Go through the entries below and tally each line holding the string "Юткевич". Return the number only.

[Stored entries]
######

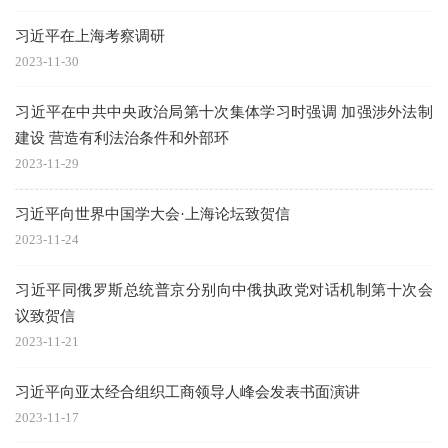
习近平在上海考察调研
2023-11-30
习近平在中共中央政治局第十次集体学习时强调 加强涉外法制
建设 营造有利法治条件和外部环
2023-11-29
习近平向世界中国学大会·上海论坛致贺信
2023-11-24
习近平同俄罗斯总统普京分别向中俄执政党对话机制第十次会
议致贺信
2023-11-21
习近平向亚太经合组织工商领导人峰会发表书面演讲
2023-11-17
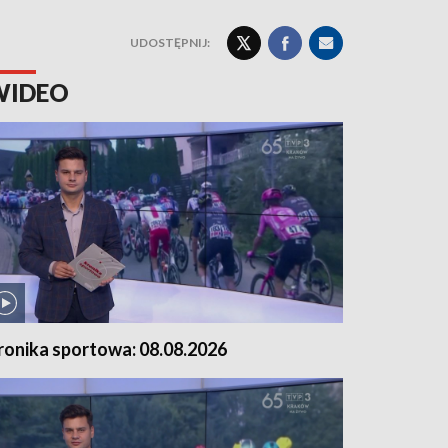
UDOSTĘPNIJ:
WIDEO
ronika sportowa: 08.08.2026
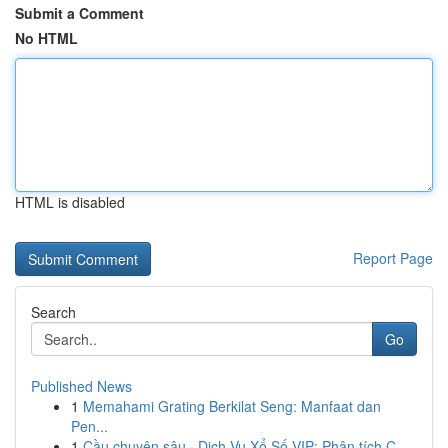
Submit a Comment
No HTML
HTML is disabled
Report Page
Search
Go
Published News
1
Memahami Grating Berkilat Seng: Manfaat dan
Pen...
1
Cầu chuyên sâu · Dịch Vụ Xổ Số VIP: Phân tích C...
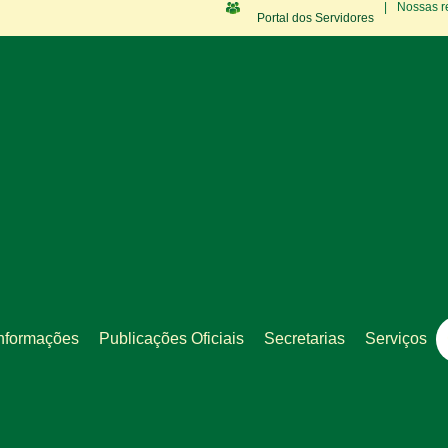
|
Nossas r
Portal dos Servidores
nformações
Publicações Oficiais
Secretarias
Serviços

######

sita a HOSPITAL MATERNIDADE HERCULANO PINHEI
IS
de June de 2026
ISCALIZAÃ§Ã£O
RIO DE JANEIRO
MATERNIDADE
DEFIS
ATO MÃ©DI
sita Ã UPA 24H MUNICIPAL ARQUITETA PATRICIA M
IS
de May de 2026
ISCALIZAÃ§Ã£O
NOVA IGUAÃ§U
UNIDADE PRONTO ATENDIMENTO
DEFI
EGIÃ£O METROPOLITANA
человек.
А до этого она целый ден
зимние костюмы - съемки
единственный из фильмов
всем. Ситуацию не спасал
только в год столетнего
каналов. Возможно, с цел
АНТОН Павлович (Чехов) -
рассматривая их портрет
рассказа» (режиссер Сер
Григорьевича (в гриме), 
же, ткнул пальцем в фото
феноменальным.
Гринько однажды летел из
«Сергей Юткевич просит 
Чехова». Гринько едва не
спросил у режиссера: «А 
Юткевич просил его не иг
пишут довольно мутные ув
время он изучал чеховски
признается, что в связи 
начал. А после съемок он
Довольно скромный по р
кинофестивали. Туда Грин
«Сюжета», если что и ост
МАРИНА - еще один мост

######

## EXERCISE OUTPUT
2